Speaking exclusively to CBS News before the talks in Switzerland, Kerry told Brennan that Iran must prove it would not use its existing nuclear enrichment program to try and build a nuclear weapon.
"They have an interest to live up to this agreement," Kerry told Brennan, "because if they don't, sanctions will come back, or possibly worse. We have an interest to live up to it because we want to be able to prove that it's (Iran's nuclear program) peaceful, and we therefore want to have insight into their program."
That insight, said Brennan, could come from regular inspections of Iran's five known nuclear plants, and at the Parchin military base, where the U.S. suspects Iran has conducted testing related to nuclear weapons.
So far, Iran has rejected any international inspections of its military bases. Other points of contention in the negotiations have been how much notice inspectors should have to give Iranian officials before inspecting a given sight, and how often those inspections should be carried out.
Less than four months ago, senior officials talked optimistically about reaching a preliminary agreement by March, with three months of additional talks only for any remaining technical work. Back then, British Foreign Secretary Philip Hammond said he expected "an agreement on substance" by March 31. Top Western and Iranian negotiators issued a joint statement vowing to use the time until June 30 only "if necessary ... to finalize any possible remaining technical and drafting work."

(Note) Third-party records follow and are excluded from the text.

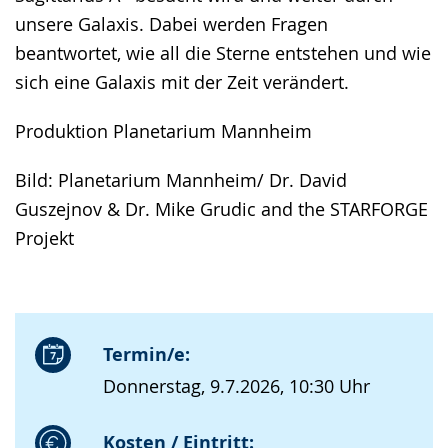
unsere Galaxis. Dabei werden Fragen
beantwortet, wie all die Sterne entstehen und wie
sich eine Galaxis mit der Zeit verändert.
Produktion Planetarium Mannheim
Bild: Planetarium Mannheim/ Dr. David
Guszejnov & Dr. Mike Grudic and the STARFORGE
Projekt
Termin/e:
Donnerstag, 9.7.2026, 10:30 Uhr
Kosten / Eintritt:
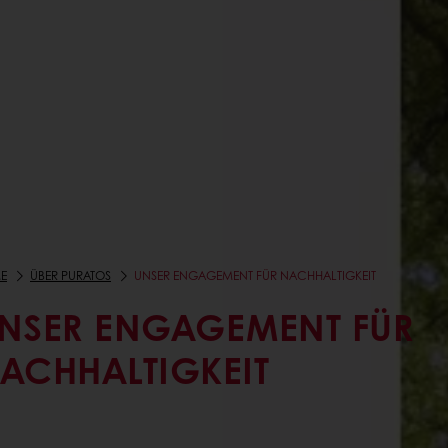
E
ÜBER PURATOS
UNSER ENGAGEMENT FÜR NACHHALTIGKEIT
NSER ENGAGEMENT FÜR
ACHHALTIGKEIT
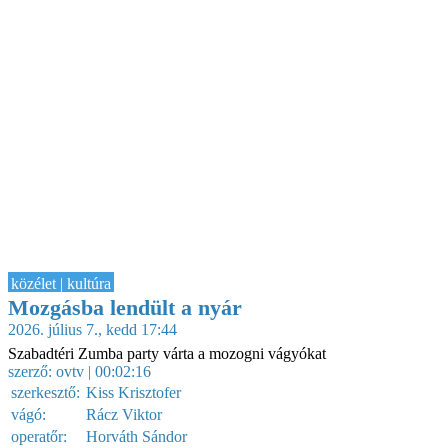
közélet | kultúra
Mozgásba lendült a nyár
2026. július 7., kedd 17:44
Szabadtéri Zumba party várta a mozogni vágyókat
szerző:
ovtv
| 00:02:16
szerkesztő:
Kiss Krisztofer
vágó:
Rácz Viktor
operatőr:
Horváth Sándor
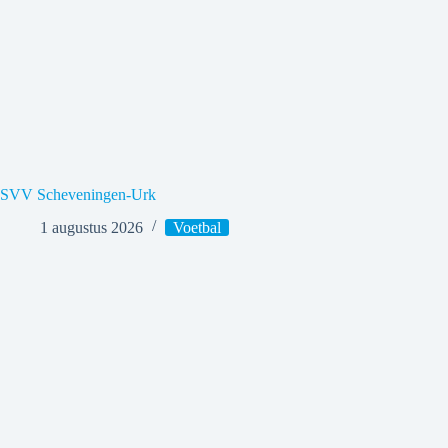
SVV Scheveningen-Urk
1 augustus 2026
Voetbal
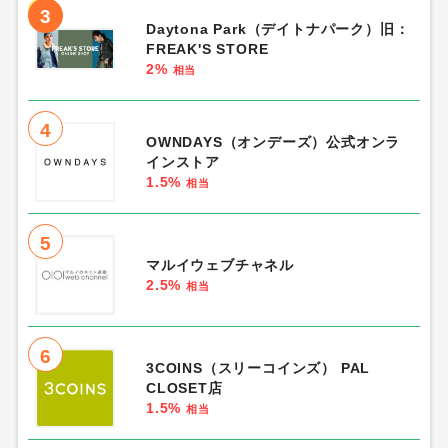
「ファッション」人気ランキング
1
SHEIN（シーイン）新規購入
12%
相当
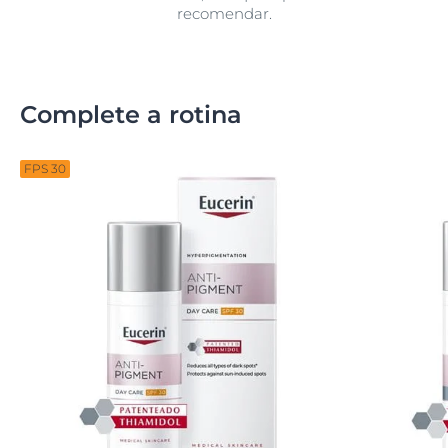
recomendar.
Complete a rotina
FPS 30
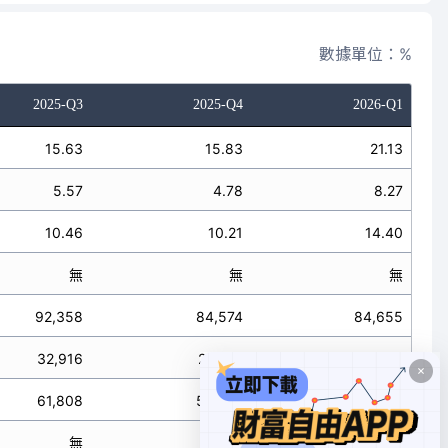
數據單位：%
2025-Q3
2025-Q4
2026-Q1
15.63
15.83
21.13
5.57
4.78
8.27
10.46
10.21
14.40
無
無
無
92,358
84,574
84,655
32,916
25,517
33,111
61,808
54,527
57,670
無
無
無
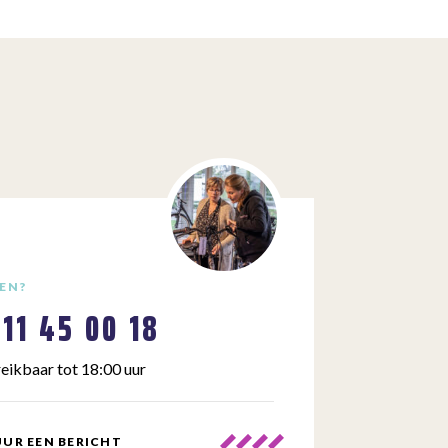
EN?
111 45 00 18
eikbaar tot 18:00 uur
UR EEN BERICHT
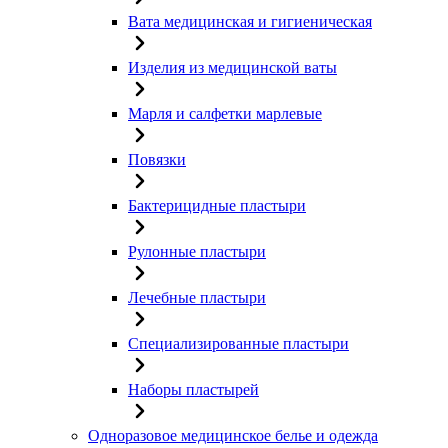
Вата медицинская и гигиеническая
Изделия из медицинской ваты
Марля и салфетки марлевые
Повязки
Бактерицидные пластыри
Рулонные пластыри
Лечебные пластыри
Специализированные пластыри
Наборы пластырей
Одноразовое медицинское белье и одежда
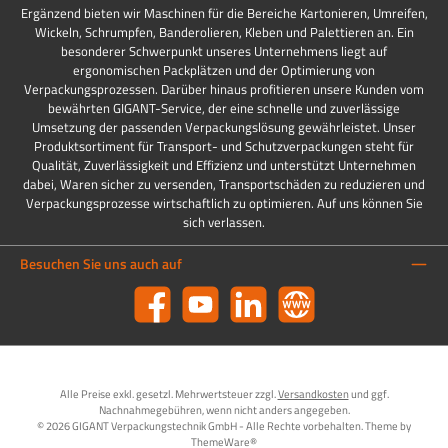
Ergänzend bieten wir Maschinen für die Bereiche Kartonieren, Umreifen,
Wickeln, Schrumpfen, Banderolieren, Kleben und Palettieren an. Ein
besonderer Schwerpunkt unseres Unternehmens liegt auf
ergonomischen Packplätzen und der Optimierung von
Verpackungsprozessen. Darüber hinaus profitieren unsere Kunden vom
bewährten GIGANT-Service, der eine schnelle und zuverlässige
Umsetzung der passenden Verpackungslösung gewährleistet. Unser
Produktsortiment für Transport- und Schutzverpackungen steht für
Qualität, Zuverlässigkeit und Effizienz und unterstützt Unternehmen
dabei, Waren sicher zu versenden, Transportschäden zu reduzieren und
Verpackungsprozesse wirtschaftlich zu optimieren. Auf uns können Sie
sich verlassen.
Besuchen Sie uns auch auf
Facebook
YouTube
LinkedIn
Website
Alle Preise exkl. gesetzl. Mehrwertsteuer zzgl.
Versandkosten
und ggf.
Nachnahmegebühren, wenn nicht anders angegeben.
© 2026 GIGANT Verpackungstechnik GmbH - Alle Rechte vorbehalten. Theme by
ThemeWare®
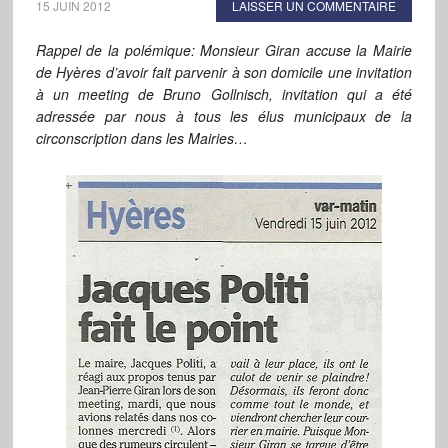
15 JUIN 2012
LAISSER UN COMMENTAIRE
Rappel de la polémique: Monsieur Giran accuse la Mairie
de Hyères d’avoir fait parvenir à son domicile une invitation
à un meeting de Bruno Gollnisch, invitation qui a été
adressée par nous à tous les élus municipaux de la
circonscription dans les Mairies…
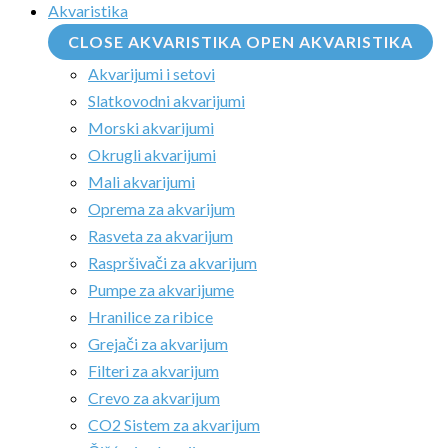
Akvaristika
CLOSE AKVARISTIKA
OPEN AKVARISTIKA
Akvarijumi i setovi
Slatkovodni akvarijumi
Morski akvarijumi
Okrugli akvarijumi
Mali akvarijumi
Oprema za akvarijum
Rasveta za akvarijum
Raspršivači za akvarijum
Pumpe za akvarijume
Hranilice za ribice
Grejači za akvarijum
Filteri za akvarijum
Crevo za akvarijum
CO2 Sistem za akvarijum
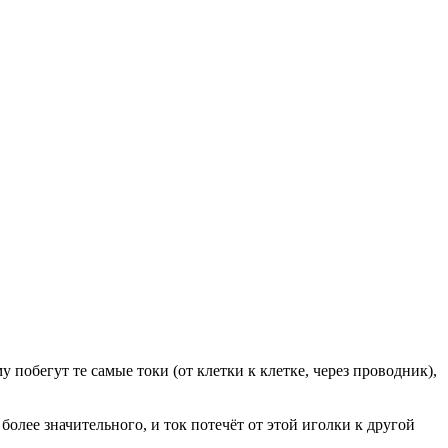
 побегут те самые токи (от клетки к клетке, через проводник),
более значительного, и ток потечёт от этой иголки к другой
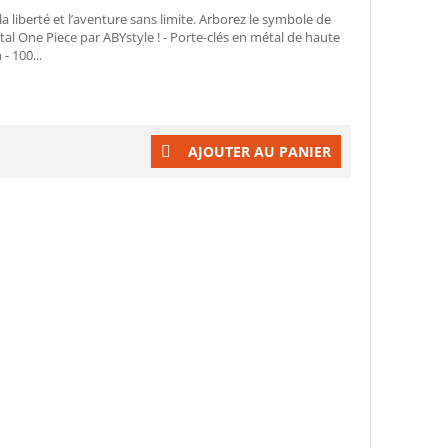
la liberté et l’aventure sans limite. Arborez le symbole de
al One Piece par ABYstyle ! - Porte-clés en métal de haute
- 100...
AJOUTER AU PANIER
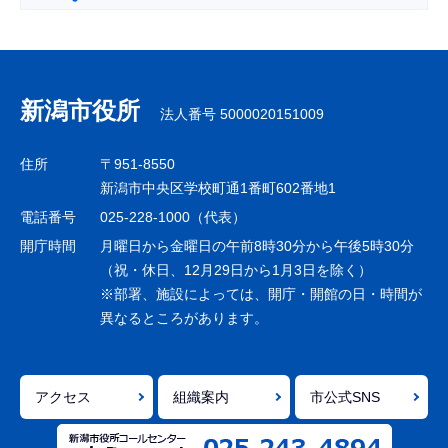
サ
ブ
ナ
新潟市役所
法人番号 5000020151009
ビ
ゲ
住所
〒951-8550
ー
新潟市中央区学校町通1番町602番地1
シ
電話番号
025-228-1000（代表）
ョ
開庁時間
月曜日から金曜日の午前8時30分から午後5時30分
ン
（祝・休日、12月29日から1月3日を除く）
※部署、施設によっては、開庁・開館の日・時間が
こ
異なるところがあります。
こ
ま
で
アクセス
組織案内
市公式SNS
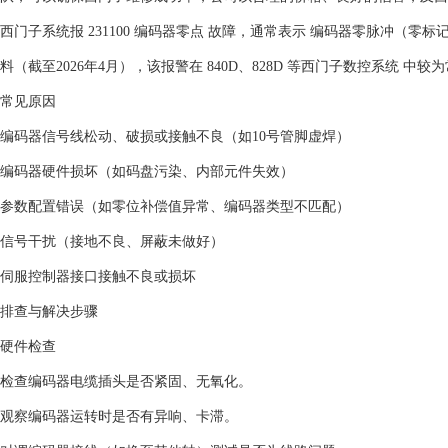
西门子系统报 ‌231100 编码器零点‌ 故障，通常表示 ‌编码器零脉
料（截至2026年4月），该报警在 ‌840D、828D 等西门子数控系统‌ 中较
常见原因
‌编码器信号线松动、破损或接触不良‌（如10号管脚虚焊）‌
‌编码器硬件损坏‌（如码盘污染、内部元件失效）‌
‌参数配置错误‌（如零位补偿值异常、编码器类型不匹配）‌
‌信号干扰‌（接地不良、屏蔽未做好）‌
‌伺服控制器接口接触不良或损坏‌‌
排查与解决步骤
‌硬件检查‌
检查编码器电缆插头是否紧固、无氧化。
观察编码器运转时是否有异响、卡滞。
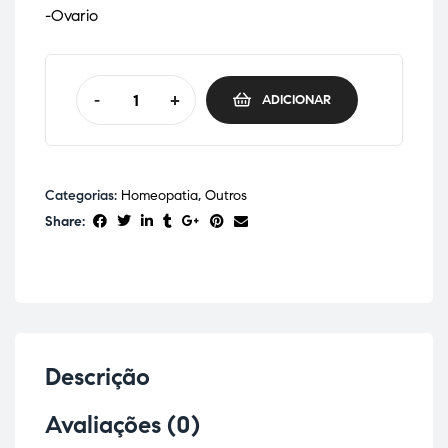
-Ovario
-
+
ADICIONAR
Categorias:
Homeopatia
,
Outros
Share:
Descrição
Avaliações (0)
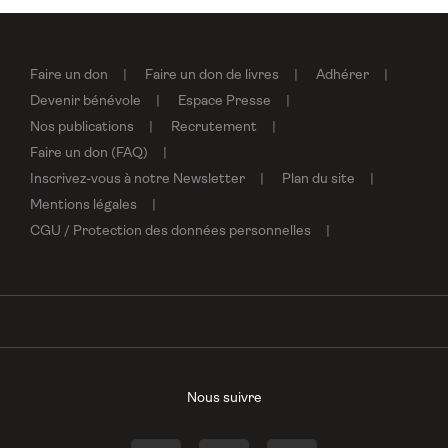
Faire un don
Faire un don de livres
Adhérer
Devenir bénévole
Espace Presse
Nos publications
Recrutement
Faire un don (FAQ)
Inscrivez-vous à notre Newsletter
Plan du site
Mentions légales
CGU / Protection des données personnelles
Nous suivre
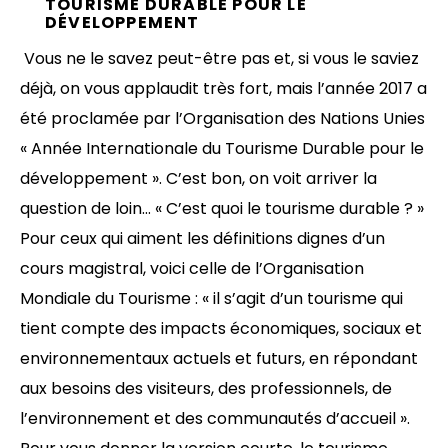
TOURISME DURABLE POUR LE
DÉVELOPPEMENT
Vous ne le savez peut-être pas et, si vous le saviez
déjà, on vous applaudit très fort, mais l’année 2017 a
été proclamée par l’Organisation des Nations Unies
« Année Internationale du Tourisme Durable pour le
développement ». C’est bon, on voit arriver la
question de loin… « C’est quoi le tourisme durable ? »
Pour ceux qui aiment les définitions dignes d’un
cours magistral, voici celle de l’Organisation
Mondiale du Tourisme : « il s’agit d’un tourisme qui
tient compte des impacts économiques, sociaux et
environnementaux actuels et futurs, en répondant
aux besoins des visiteurs, des professionnels, de
l’environnement et des communautés d’accueil ».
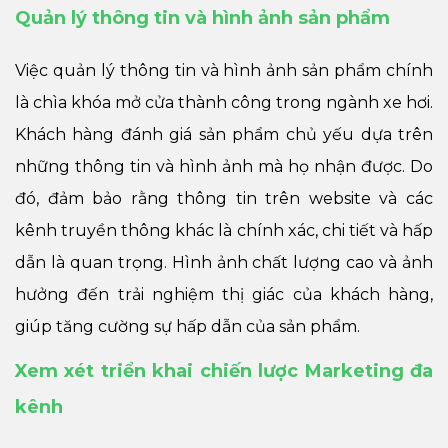
Quản lý thông tin và hình ảnh sản phẩm
Việc quản lý thông tin và hình ảnh sản phẩm chính
là chìa khóa mở cửa thành công trong ngành xe hơi.
Khách hàng đánh giá sản phẩm chủ yếu dựa trên
những thông tin và hình ảnh mà họ nhận được. Do
đó, đảm bảo rằng thông tin trên website và các
kênh truyền thông khác là chính xác, chi tiết và hấp
dẫn là quan trọng. Hình ảnh chất lượng cao và ảnh
hưởng đến trải nghiệm thị giác của khách hàng,
giúp tăng cường sự hấp dẫn của sản phẩm.
Xem xét triển khai chiến lược Marketing đa
kênh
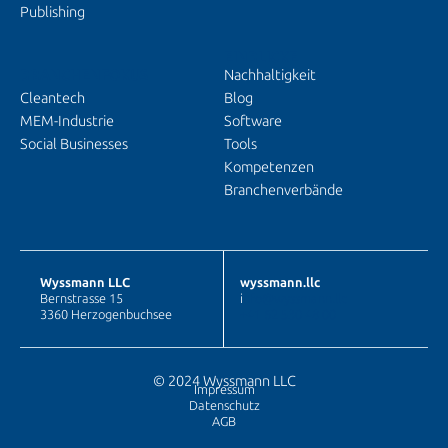
Publishing
EINBLICKE
BRANCHENFOKUS
Nachhaltigkeit
Cleantech
Blog
MEM-Industrie
Software
Social Businesses
Tools
Kompetenzen
Branchenverbände
Wyssmann LLC
wyssmann.llc
Bernstrasse 15
i
nfo@wyssmann.llc
3360 Herzogenbuchsee
+41 62 530 48 00
© 2024 Wyssmann LLC
Impressum
Datenschutz
AGB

But two diplomats said ahead of this week's talks in the Swiss city of Lausanne that persistent differences at the negotiating table had diminished the chances of such a substantial agreement. Instead, they said, the sides were more likely to restrict themselves to a vague oral statement indicating that enough headway had been made to continue negotiations. They weren't authorized to speak publicly about the sensitive talks and demanded anonymity.
A senior U.S. official rejected that assessment. "We are working toward a framework of substance," said the official, who spoke on condition of anonymity citing similar constraints. Top diplomats and technical experts from the U.S. and Iran met Sunday. Kerry and Zarif were to hold their first discussion Monday.
Kerry told Brennan that, "to its credit," Tehran had entirely lived up to an interim agreement reached in November 2013.
But that understanding was only a stopgap measure, not doing nearly enough to satisfy the long-term concerns of Israel or Iran's Sunni Arab rivals in the Middle East, or the United States. Experts say the combination of limits on Iran's uranium program only gives the world two to three months to react if the country tries to surreptitiously "break out" toward nuclear weapons development. The U.S. says it needs at least a year of cushion time, lasting for at least a decade, in a comprehensive agreement.
It's unclear if negotiators will reach that point, putting the United States in a difficult spot. Fearful that Iran could be playing for time, Mr. Obama, Kerry and various officials have vowed to walk away from the talks if they show no sign of pointing toward a satisfactory agreement. And they've repeatedly stressed that "no deal is better than a bad deal." But none of them have spelled out what the U.S. strategy for preventing a nuclear-armed Iran would be then.